• _Material to process_
________________

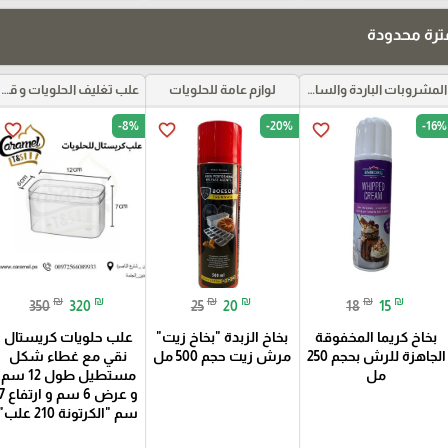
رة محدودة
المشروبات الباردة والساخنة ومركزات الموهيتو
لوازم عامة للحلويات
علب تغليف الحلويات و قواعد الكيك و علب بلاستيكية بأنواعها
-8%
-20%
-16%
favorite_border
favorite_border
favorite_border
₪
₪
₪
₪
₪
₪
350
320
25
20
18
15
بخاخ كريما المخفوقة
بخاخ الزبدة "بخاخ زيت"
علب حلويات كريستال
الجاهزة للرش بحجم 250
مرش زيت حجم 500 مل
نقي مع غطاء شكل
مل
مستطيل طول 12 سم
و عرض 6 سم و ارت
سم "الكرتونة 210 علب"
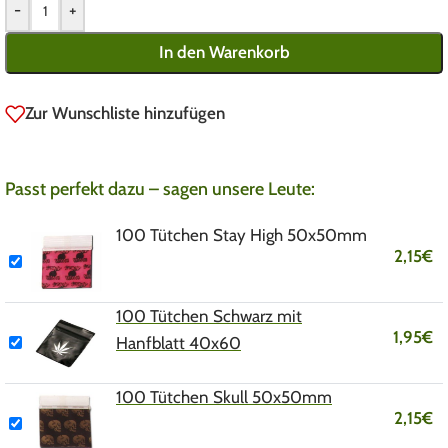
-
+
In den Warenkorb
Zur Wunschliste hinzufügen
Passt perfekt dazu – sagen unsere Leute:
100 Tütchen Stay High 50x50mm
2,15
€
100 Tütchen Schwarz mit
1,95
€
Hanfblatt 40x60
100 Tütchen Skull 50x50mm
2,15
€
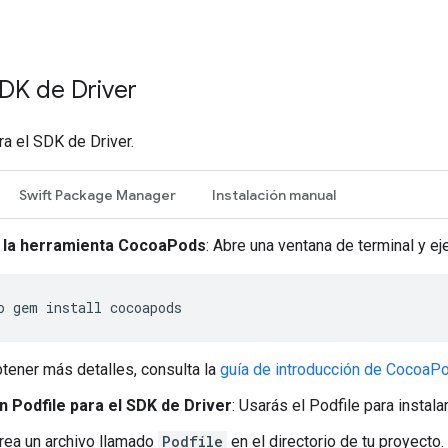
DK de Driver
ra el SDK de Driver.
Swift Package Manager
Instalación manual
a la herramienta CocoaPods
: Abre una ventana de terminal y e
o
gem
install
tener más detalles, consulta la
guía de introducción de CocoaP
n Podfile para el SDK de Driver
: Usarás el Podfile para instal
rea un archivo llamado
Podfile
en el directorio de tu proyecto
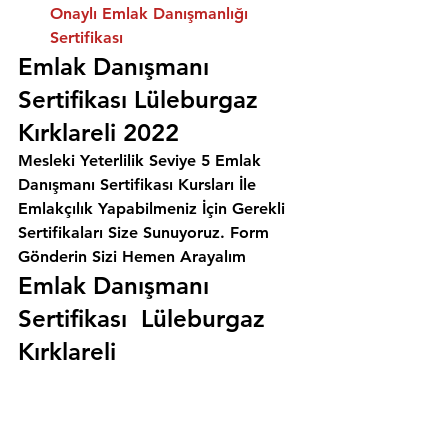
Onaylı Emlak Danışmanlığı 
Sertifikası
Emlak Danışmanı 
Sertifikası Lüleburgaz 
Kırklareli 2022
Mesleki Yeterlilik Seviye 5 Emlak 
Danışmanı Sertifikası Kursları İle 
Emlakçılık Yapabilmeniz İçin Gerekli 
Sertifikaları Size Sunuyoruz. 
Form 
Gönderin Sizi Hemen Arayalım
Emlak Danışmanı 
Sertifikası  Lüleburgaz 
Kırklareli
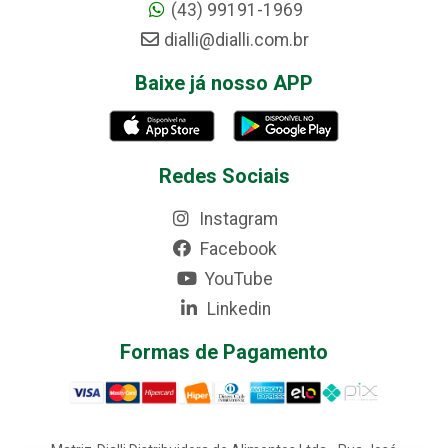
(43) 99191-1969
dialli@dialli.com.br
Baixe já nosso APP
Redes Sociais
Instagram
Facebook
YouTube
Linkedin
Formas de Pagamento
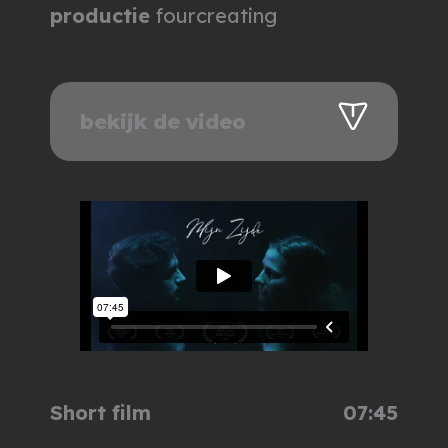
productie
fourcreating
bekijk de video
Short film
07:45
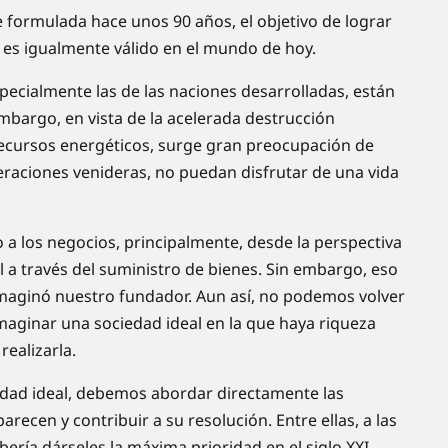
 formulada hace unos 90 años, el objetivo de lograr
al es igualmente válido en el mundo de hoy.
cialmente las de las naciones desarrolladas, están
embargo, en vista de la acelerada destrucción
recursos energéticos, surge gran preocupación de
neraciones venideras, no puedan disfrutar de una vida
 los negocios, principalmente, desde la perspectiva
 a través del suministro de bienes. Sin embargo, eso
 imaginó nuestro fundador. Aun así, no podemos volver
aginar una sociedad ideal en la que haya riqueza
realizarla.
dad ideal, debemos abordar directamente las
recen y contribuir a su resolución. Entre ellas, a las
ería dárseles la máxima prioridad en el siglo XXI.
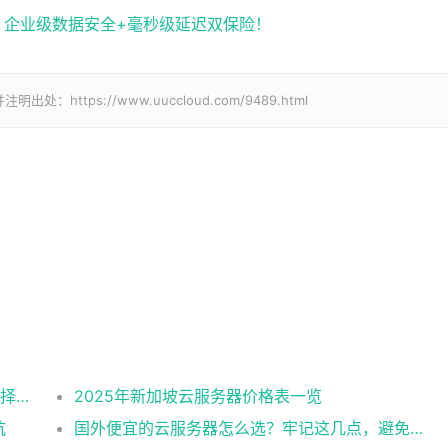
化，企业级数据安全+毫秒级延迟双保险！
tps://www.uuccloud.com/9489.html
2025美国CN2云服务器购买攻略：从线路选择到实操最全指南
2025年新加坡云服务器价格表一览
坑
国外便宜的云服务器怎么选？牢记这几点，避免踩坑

________________

• _Work request_
Scan the material above. Extract every line in which the word "Sertifikası" occurs.

• _Answer to the exercise_
Sertifikası
Sertifikası Lüleburgaz 
Danışmanı Sertifikası Kursları İle 
Sertifikası  Lüleburgaz 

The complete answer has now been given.